## Assignment
What you return must be the full data, repeated verbatim, with no pictures in it.

## Data to examine
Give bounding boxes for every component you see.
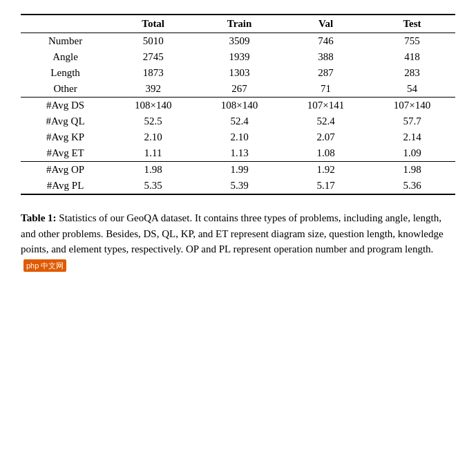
cell-value: 2.10 [196, 129, 283, 145]
row-label: #Avg KP [21, 129, 110, 145]
cell-value: 392 [110, 81, 196, 98]
cell-value: 287 [283, 65, 369, 81]
cell-value: 5.39 [196, 178, 283, 194]
table-row: #Avg OP1.981.991.921.98 [21, 162, 455, 178]
cell-value: 2.14 [369, 129, 455, 145]
row-label: #Avg ET [21, 145, 110, 162]
cell-value: 1873 [110, 65, 196, 81]
cell-value: 2.07 [283, 129, 369, 145]
watermark-badge: php 中文网 [23, 259, 66, 272]
cell-value: 1303 [196, 65, 283, 81]
col-header-row-label [21, 15, 110, 33]
cell-value: 71 [283, 81, 369, 98]
cell-value: 746 [283, 33, 369, 50]
cell-value: 52.4 [283, 113, 369, 129]
row-label: #Avg PL [21, 178, 110, 194]
cell-value: 1.09 [369, 145, 455, 162]
table-row: #Avg DS108×140108×140107×141107×140 [21, 98, 455, 114]
cell-value: 52.5 [110, 113, 196, 129]
row-label: #Avg QL [21, 113, 110, 129]
cell-value: 755 [369, 33, 455, 50]
row-label: Number [21, 33, 110, 50]
col-header-val: Val [283, 15, 369, 33]
table-row: Length18731303287283 [21, 65, 455, 81]
caption-label: Table 1: [21, 212, 57, 223]
cell-value: 418 [369, 49, 455, 65]
table-row: Angle27451939388418 [21, 49, 455, 65]
row-label: Other [21, 81, 110, 98]
cell-value: 108×140 [196, 98, 283, 114]
col-header-test: Test [369, 15, 455, 33]
cell-value: 108×140 [110, 98, 196, 114]
row-label: Angle [21, 49, 110, 65]
table-row: #Avg ET1.111.131.081.09 [21, 145, 455, 162]
cell-value: 1.11 [110, 145, 196, 162]
table-row: #Avg KP2.102.102.072.14 [21, 129, 455, 145]
cell-value: 5.17 [283, 178, 369, 194]
table-row: Other3922677154 [21, 81, 455, 98]
cell-value: 57.7 [369, 113, 455, 129]
cell-value: 3509 [196, 33, 283, 50]
table-row: #Avg PL5.355.395.175.36 [21, 178, 455, 194]
cell-value: 1.98 [110, 162, 196, 178]
cell-value: 107×140 [369, 98, 455, 114]
row-label: #Avg DS [21, 98, 110, 114]
cell-value: 54 [369, 81, 455, 98]
caption-text: Statistics of our GeoQA dataset. It cont… [21, 212, 444, 255]
cell-value: 5.35 [110, 178, 196, 194]
cell-value: 388 [283, 49, 369, 65]
table-caption: Table 1: Statistics of our GeoQA dataset… [21, 207, 455, 275]
statistics-table-wrapper: Total Train Val Test Number5010350974675… [21, 14, 455, 195]
cell-value: 1.92 [283, 162, 369, 178]
col-header-total: Total [110, 15, 196, 33]
cell-value: 1.13 [196, 145, 283, 162]
cell-value: 52.4 [196, 113, 283, 129]
cell-value: 107×141 [283, 98, 369, 114]
cell-value: 1.98 [369, 162, 455, 178]
statistics-table: Total Train Val Test Number5010350974675… [21, 14, 455, 195]
row-label: Length [21, 65, 110, 81]
cell-value: 5010 [110, 33, 196, 50]
cell-value: 2.10 [110, 129, 196, 145]
cell-value: 1.08 [283, 145, 369, 162]
row-label: #Avg OP [21, 162, 110, 178]
cell-value: 1939 [196, 49, 283, 65]
cell-value: 1.99 [196, 162, 283, 178]
cell-value: 283 [369, 65, 455, 81]
table-header-row: Total Train Val Test [21, 15, 455, 33]
col-header-train: Train [196, 15, 283, 33]
cell-value: 267 [196, 81, 283, 98]
table-row: #Avg QL52.552.452.457.7 [21, 113, 455, 129]
table-row: Number50103509746755 [21, 33, 455, 50]
cell-value: 5.36 [369, 178, 455, 194]
cell-value: 2745 [110, 49, 196, 65]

## Task output
Give bounding boxes for every component you see.
cell-value: 2.10 [196, 129, 283, 145]
row-label: #Avg KP [21, 129, 110, 145]
cell-value: 392 [110, 81, 196, 98]
cell-value: 287 [283, 65, 369, 81]
cell-value: 5.39 [196, 178, 283, 194]
table-row: #Avg OP1.981.991.921.98 [21, 162, 455, 178]
cell-value: 2.14 [369, 129, 455, 145]
row-label: #Avg ET [21, 145, 110, 162]
cell-value: 1873 [110, 65, 196, 81]
cell-value: 2.07 [283, 129, 369, 145]
watermark-badge: php 中文网 [23, 259, 66, 272]
cell-value: 1303 [196, 65, 283, 81]
col-header-row-label [21, 15, 110, 33]
cell-value: 71 [283, 81, 369, 98]
cell-value: 746 [283, 33, 369, 50]
cell-value: 52.4 [283, 113, 369, 129]
row-label: #Avg PL [21, 178, 110, 194]
cell-value: 1.09 [369, 145, 455, 162]
table-row: #Avg DS108×140108×140107×141107×140 [21, 98, 455, 114]
cell-value: 52.5 [110, 113, 196, 129]
row-label: #Avg QL [21, 113, 110, 129]
cell-value: 755 [369, 33, 455, 50]
row-label: Number [21, 33, 110, 50]
col-header-val: Val [283, 15, 369, 33]
table-row: Length18731303287283 [21, 65, 455, 81]
caption-label: Table 1: [21, 212, 57, 223]
cell-value: 418 [369, 49, 455, 65]
table-row: Angle27451939388418 [21, 49, 455, 65]
row-label: Other [21, 81, 110, 98]
cell-value: 108×140 [196, 98, 283, 114]
col-header-test: Test [369, 15, 455, 33]
cell-value: 108×140 [110, 98, 196, 114]
row-label: Angle [21, 49, 110, 65]
table-row: #Avg ET1.111.131.081.09 [21, 145, 455, 162]
cell-value: 1.11 [110, 145, 196, 162]
table-row: #Avg KP2.102.102.072.14 [21, 129, 455, 145]
cell-value: 5.17 [283, 178, 369, 194]
table-row: Other3922677154 [21, 81, 455, 98]
cell-value: 57.7 [369, 113, 455, 129]
cell-value: 3509 [196, 33, 283, 50]
table-row: #Avg PL5.355.395.175.36 [21, 178, 455, 194]
cell-value: 1.98 [110, 162, 196, 178]
cell-value: 107×140 [369, 98, 455, 114]
row-label: #Avg DS [21, 98, 110, 114]
cell-value: 54 [369, 81, 455, 98]
caption-text: Statistics of our GeoQA dataset. It cont… [21, 212, 444, 255]
cell-value: 5.35 [110, 178, 196, 194]
cell-value: 388 [283, 49, 369, 65]
table-caption: Table 1: Statistics of our GeoQA dataset… [21, 207, 455, 275]
statistics-table-wrapper: Total Train Val Test Number5010350974675… [21, 14, 455, 195]
cell-value: 1.92 [283, 162, 369, 178]
col-header-total: Total [110, 15, 196, 33]
cell-value: 1.13 [196, 145, 283, 162]
cell-value: 52.4 [196, 113, 283, 129]
cell-value: 107×141 [283, 98, 369, 114]
cell-value: 1.98 [369, 162, 455, 178]
statistics-table: Total Train Val Test Number5010350974675… [21, 14, 455, 195]
row-label: Length [21, 65, 110, 81]
cell-value: 5010 [110, 33, 196, 50]
cell-value: 2.10 [110, 129, 196, 145]
cell-value: 1.08 [283, 145, 369, 162]
row-label: #Avg OP [21, 162, 110, 178]
cell-value: 1939 [196, 49, 283, 65]
cell-value: 1.99 [196, 162, 283, 178]
cell-value: 283 [369, 65, 455, 81]
table-header-row: Total Train Val Test [21, 15, 455, 33]
col-header-train: Train [196, 15, 283, 33]
cell-value: 267 [196, 81, 283, 98]
table-row: #Avg QL52.552.452.457.7 [21, 113, 455, 129]
table-row: Number50103509746755 [21, 33, 455, 50]
cell-value: 5.36 [369, 178, 455, 194]
cell-value: 2745 [110, 49, 196, 65]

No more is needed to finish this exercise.